I'm trying to do a simple binary classification problem using Keras and its pre-built ImageNet CNN architecture.

For VGG16, I took the following approach,

vgg16_model = keras.application.vgg16.VGG16()

'''Rebuild the vgg16 using an empty sequential model'''
model = Sequential()
for layer in vgg16_model.layers:
    model.add(layer)

'''Since the problem is binary, I got rid of the output layer and added a more appropriate output layer.'''
model.pop()

'''Freeze other pre-trained weights'''
for layer in model.layers:
    layer.trainable = False

'''Add the modified final layer'''
model.add(Dense(2, activation = 'softmax'))

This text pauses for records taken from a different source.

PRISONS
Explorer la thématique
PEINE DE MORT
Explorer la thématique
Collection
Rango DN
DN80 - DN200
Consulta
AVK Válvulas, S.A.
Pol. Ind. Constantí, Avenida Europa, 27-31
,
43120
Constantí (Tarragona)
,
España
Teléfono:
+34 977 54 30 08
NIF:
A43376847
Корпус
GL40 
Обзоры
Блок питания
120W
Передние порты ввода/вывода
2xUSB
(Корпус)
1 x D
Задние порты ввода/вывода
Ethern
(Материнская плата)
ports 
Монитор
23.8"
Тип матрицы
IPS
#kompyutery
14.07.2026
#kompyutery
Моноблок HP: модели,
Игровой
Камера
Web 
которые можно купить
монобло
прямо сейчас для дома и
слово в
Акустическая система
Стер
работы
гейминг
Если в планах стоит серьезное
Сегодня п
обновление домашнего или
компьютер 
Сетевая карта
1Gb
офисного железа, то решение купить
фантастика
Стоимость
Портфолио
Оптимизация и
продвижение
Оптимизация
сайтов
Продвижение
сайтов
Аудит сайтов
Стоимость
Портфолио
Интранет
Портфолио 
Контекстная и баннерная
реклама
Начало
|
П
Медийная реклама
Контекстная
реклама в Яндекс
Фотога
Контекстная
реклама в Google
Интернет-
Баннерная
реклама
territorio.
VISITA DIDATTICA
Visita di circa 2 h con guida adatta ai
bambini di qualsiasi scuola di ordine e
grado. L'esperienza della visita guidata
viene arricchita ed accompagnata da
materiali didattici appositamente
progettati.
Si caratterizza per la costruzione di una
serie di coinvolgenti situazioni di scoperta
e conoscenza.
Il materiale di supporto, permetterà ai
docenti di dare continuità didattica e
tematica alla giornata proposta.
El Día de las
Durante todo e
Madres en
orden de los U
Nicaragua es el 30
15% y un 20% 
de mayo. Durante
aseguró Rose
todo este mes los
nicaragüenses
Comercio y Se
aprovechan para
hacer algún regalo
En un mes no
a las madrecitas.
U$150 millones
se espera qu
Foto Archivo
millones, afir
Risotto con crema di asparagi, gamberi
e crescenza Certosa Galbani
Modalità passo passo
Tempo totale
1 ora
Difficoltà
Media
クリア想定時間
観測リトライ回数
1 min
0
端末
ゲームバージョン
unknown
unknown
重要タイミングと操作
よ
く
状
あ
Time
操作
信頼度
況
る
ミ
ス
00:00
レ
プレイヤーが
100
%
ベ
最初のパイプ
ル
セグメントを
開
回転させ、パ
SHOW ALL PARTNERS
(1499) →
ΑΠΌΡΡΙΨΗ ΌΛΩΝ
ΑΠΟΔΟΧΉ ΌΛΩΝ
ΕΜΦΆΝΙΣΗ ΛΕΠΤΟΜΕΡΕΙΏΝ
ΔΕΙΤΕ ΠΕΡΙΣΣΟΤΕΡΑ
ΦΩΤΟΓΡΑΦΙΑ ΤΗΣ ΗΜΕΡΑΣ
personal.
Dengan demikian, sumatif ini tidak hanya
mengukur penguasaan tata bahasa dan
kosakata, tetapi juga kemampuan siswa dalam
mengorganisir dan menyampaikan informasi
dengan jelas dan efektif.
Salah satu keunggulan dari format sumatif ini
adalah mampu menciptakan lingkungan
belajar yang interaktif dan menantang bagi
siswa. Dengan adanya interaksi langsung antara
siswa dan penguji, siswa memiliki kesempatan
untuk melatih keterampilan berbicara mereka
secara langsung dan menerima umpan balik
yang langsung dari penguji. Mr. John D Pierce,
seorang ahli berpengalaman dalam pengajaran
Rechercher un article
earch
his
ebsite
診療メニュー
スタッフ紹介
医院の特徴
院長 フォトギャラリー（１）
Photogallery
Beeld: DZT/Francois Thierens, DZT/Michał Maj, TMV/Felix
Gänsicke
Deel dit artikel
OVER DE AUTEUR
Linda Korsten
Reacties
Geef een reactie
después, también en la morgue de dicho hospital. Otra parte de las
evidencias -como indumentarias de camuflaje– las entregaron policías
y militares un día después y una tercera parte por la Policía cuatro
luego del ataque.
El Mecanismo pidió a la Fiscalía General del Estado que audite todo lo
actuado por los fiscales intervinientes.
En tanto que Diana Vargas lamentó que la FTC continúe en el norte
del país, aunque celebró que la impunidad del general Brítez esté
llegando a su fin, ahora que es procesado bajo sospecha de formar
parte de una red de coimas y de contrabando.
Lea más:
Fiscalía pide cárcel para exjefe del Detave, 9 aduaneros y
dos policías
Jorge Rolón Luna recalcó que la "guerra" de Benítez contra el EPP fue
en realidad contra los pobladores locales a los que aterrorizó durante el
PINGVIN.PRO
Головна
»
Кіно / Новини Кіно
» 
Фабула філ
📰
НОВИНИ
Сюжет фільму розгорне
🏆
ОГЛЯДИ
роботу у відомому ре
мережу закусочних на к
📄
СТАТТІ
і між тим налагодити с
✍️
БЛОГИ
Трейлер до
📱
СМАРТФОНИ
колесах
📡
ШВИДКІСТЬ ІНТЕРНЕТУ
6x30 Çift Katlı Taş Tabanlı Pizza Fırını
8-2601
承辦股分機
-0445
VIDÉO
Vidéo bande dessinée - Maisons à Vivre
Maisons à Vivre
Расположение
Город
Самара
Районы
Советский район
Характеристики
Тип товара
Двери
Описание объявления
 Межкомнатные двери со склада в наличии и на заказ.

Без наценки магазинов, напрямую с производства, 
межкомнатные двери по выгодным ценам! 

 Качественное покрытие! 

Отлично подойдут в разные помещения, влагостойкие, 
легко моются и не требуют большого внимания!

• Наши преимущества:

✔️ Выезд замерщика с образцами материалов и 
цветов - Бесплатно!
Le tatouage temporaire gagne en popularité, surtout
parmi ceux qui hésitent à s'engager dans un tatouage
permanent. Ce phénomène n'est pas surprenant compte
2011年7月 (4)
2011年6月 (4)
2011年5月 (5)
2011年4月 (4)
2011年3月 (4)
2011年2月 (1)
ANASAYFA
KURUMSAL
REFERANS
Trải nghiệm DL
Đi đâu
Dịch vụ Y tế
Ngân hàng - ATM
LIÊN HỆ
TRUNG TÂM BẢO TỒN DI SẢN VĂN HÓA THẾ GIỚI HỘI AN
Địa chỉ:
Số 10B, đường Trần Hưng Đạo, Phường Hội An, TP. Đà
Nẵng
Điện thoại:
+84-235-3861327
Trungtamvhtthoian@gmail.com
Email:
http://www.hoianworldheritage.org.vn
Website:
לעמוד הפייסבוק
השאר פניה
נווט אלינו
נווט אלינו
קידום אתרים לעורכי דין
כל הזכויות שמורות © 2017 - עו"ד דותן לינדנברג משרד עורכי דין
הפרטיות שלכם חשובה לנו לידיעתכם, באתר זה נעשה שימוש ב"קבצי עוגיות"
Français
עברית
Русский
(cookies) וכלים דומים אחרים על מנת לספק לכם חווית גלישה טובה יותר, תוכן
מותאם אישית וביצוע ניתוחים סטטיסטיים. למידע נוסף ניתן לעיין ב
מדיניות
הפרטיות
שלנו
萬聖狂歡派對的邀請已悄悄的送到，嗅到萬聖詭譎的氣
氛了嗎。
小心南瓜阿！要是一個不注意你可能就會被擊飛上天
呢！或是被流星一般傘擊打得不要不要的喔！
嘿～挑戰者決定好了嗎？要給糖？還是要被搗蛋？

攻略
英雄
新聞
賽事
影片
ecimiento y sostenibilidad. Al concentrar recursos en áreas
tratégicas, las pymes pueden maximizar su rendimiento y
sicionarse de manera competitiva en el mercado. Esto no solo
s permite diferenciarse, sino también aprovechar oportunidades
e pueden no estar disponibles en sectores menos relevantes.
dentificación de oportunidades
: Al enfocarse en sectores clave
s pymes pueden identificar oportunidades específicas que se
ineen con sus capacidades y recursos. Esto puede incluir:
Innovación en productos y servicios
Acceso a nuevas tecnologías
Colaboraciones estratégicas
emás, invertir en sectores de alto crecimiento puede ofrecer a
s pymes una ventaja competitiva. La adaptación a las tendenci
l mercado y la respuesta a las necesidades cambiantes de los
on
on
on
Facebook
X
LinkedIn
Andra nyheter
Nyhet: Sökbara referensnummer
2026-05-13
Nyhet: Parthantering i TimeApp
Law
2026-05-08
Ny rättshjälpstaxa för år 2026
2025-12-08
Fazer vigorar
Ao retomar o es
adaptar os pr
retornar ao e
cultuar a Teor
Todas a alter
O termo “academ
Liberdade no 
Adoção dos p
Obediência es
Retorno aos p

And this worked marvelously with higher accuracy than my custom built CNN. But it took a while to train and I wanted to take a similar approach using Xception and InceptionV3 since they were lighter models with higher accuracy.

xception_model = keras.applicaitons.xception.Xception()
model = Sequential()
for layer in xception_model.layers:
    model_xception.add(layer)

When I run the above code, I get the following error:

ValueError: Input 0 is incompatible with layer conv2d_193: expected axis -1 of input shape to have value 64 but got shape (None, None, None, 128)

Basically, I would like to do the same thing as I did with VGG16 model; keep the other pretrained weights as they are and simply modify the output layer to a binary classification output instead of an output layer with 1000 outcomes. I can see that unlike VGG16, which has relatively straightforward convolution layer structure, Xception and InceptionV3 have some funky nodes that I'm not 100% familiar with and I'm assuming those are causing issues. If anyone can help out sort the problem, it'd be much appreciated!

Thanks!

回答1:

Your code fails because InceptionV3 and Xception are not Sequential models (i.e., they contain "branches"). So you can't just add the layers into a Sequential container.

Now since the top layers of both InceptionV3 and Xception consist of a GlobalAveragePooling2D layer and the final Dense(1000) layer,

if include_top:
    x = GlobalAveragePooling2D(name='avg_pool')(x)
    x = Dense(classes, activation='softmax', name='predictions')(x)

if you want to remove the final dense layer, you can just set include_top=False plus pooling='avg' when creating these models.

base_model = InceptionV3(include_top=False, pooling='avg')
for layer in base_model.layers:
    layer.trainable = False
output = Dense(2, activation='softmax')(base_model.output)
model = Model(base_model.input, output)